We measured levels of genes in the Nrf2/Keap 1 pathway, including Nrf2, KEAP1, and SLPI as well as Nrf2 target gene expression. Specifically, the target genes we measured were NADPH, Quinone Dehydrogenase 1 (NQO1), Heme Oxygenase 1 (HO1), Aldo-Keto Reductase Family 1 Member C1 (AKR1C1), Aldo-Keto Reductase Family 1 Member C3 (AKR1C3) in alveolar macrophages, bronchial and nasal epithelial cells, as well as PBMCs. In addition, we evaluated markers of oxidative stress and inflammation including isoprostane, thiobarbituric acid reactive substances (TBARS) in plasma, and isoprostane in expired breath condensate and cytokine profiles in bronchoalveolar lavage (BAL) fluid as previously described . Baseline clinical measures included spirometry and patient-reported outcomes (Medical Research Council [MRC] Dyspnea scale and St. George’s Respiratory Questionnaire [SGRQ]).
This total antioxidant capacity was measured using Cayman’s antioxidant assay kit (Cayman Chemical Company, Ann Arbor, MI, USA), which assesses the ability of the antioxidants in the sample to inhibit the oxidation of ABTS [2,2′-Azino-di-(3-ethylbenthiazoline sulphonate)] to ABTS+ by metmyoglobin. The inhibition of oxidation was compared to that of Trolox, a water-soluble tocopherol analog and the results were expressed as millimolar Trolox equivalents.
The primary analysis was an unadjusted one-way ANOVA for fold-change in Nrf2 expression and Phase II antioxidant levels in the various cell types studied. The comparability of the participant characteristics was examined (Table 1). We quantified relative gene expression (Table 2) using the comparative cycle threshold (CT) method . The expression of a target gene was quantified relative to the expression of a reference gene, β-actin, for all specimen types. Similar methods were used to evaluate all Phase II antioxidant gene expression (Table 2) and inflammatory markers (Table 3). P-values were adjusted for multiple comparisons using the Bonferroni adjustment,. adjusted alpha level was 0.0023 (0.05/22).

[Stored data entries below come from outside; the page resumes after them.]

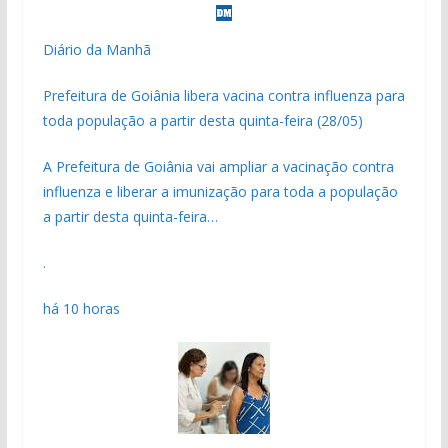
Diário da Manhã
Prefeitura de Goiânia libera vacina contra influenza para
toda população a partir desta quinta-feira (28/05)
A Prefeitura de Goiânia vai ampliar a vacinação contra
influenza e liberar a imunização para toda a população
a partir desta quinta-feira…
.
há 10 horas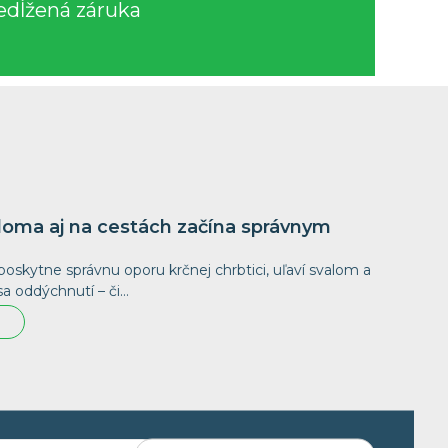
edĺžená záruka
oma aj na cestách začína správnym
poskytne správnu oporu krčnej chrbtici, uľaví svalom a
 oddýchnutí – či…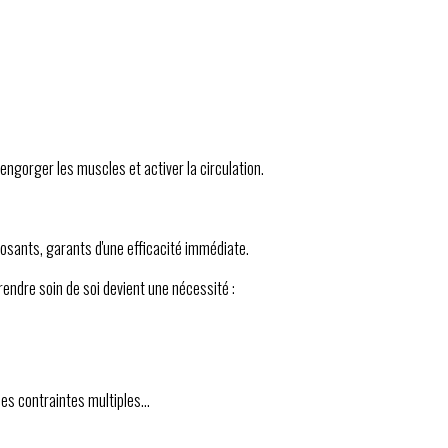
.
ngorger les muscles et activer la circulation.
posants, garants d'une efficacité immédiate.
rendre soin de soi devient une nécessité :
es contraintes multiples...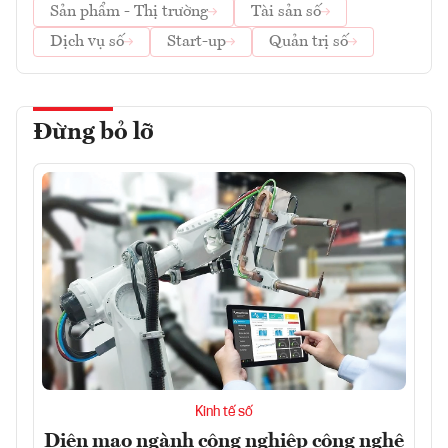
Sản phẩm - Thị trường
Tài sản số
Dịch vụ số
Start-up
Quản trị số
Đừng bỏ lỡ
Kinh tế số
Diện mạo ngành công nghiệp công nghệ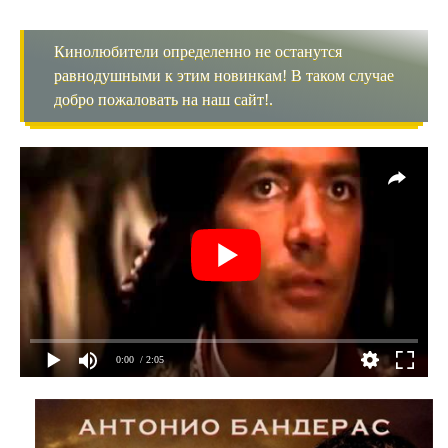
Кинолюбители определенно не останутся
равнодушными к этим новинкам! В таком случае
добро пожаловать на наш сайт!.
0:00
/ 2:05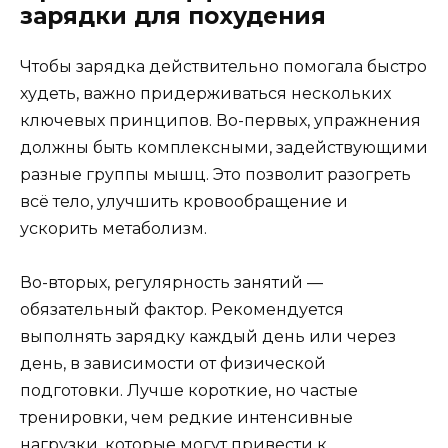
зарядки для похудения
Чтобы зарядка действительно помогала быстро
худеть, важно придерживаться нескольких
ключевых принципов. Во-первых, упражнения
должны быть комплексными, задействующими
разные группы мышц. Это позволит разогреть
всё тело, улучшить кровообращение и
ускорить метаболизм.
Во-вторых, регулярность занятий —
обязательный фактор. Рекомендуется
выполнять зарядку каждый день или через
день, в зависимости от физической
подготовки. Лучше короткие, но частые
тренировки, чем редкие интенсивные
нагрузки, которые могут привести к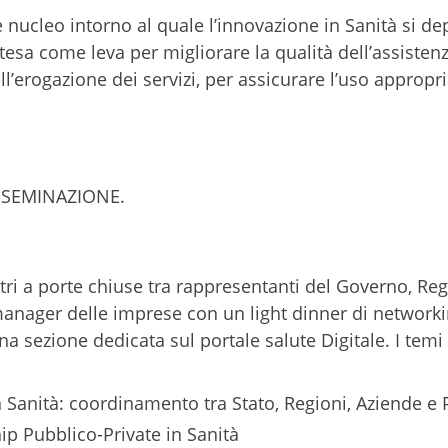
nucleo intorno al quale l’innovazione in Sanità si dep
tesa come leva per migliorare la qualità dell’assistenz
l’erogazione dei servizi, per assicurare l’uso appropri
DISSEMINAZIONE.
tri a porte chiuse tra rappresentanti del Governo, Reg
 manager delle imprese con un light dinner di networki
 sezione dedicata sul portale salute Digitale. I temi 
 Sanità: coordinamento tra Stato, Regioni, Aziende e P
ip Pubblico-Private in Sanità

For the comparison of former and current smokers by cell type the median of all measurements within cell type was used as the calibrator. Non-parametric tests (Wilcoxon rank-sum tests) were used to assess differences in fold-change in Nrf2 expression (Table 2) and Phase II antioxidant levels (Table 3) between former and current smokers in the various cell types studied. For the comparison of expression levels across all cell types the median of all measurements was used as the calibrator. Differences in expression between cells types were evaluated by the paired Wilcoxon signed-rank test. Data were analyzed using SAS (version 9.3).
Role of the funding source
This study was funded by NIH/NHLBI (Grant Number U01HL105569). The sponsor had no role in study design, data collection, data analysis, data interpretation or writing of the report.
We analyzed the baseline characteristics of the eighty-nine participants enrolled in the trial (Table 1). Sixty-one percent of participants (54/89) were current smokers at the time of enrollment. Former smokers (35/89) had quit smoking for a median of 10 years (4–15 IQR) at a median age of 56 years (47–61 IQR). Both groups had the same median exposure to cigarette smoke, 39 pack-years (25–56 IQR). Former smokers were older; and were more likely to report hypertension, otherwise, demographics and COPD characteristics were similar between the former and current smokers. 57% of the participants were white and 43% were black and none were on supplemental oxygen. The majority of the participants (61%) had used a short-acting beta-agonist in the previous two weeks.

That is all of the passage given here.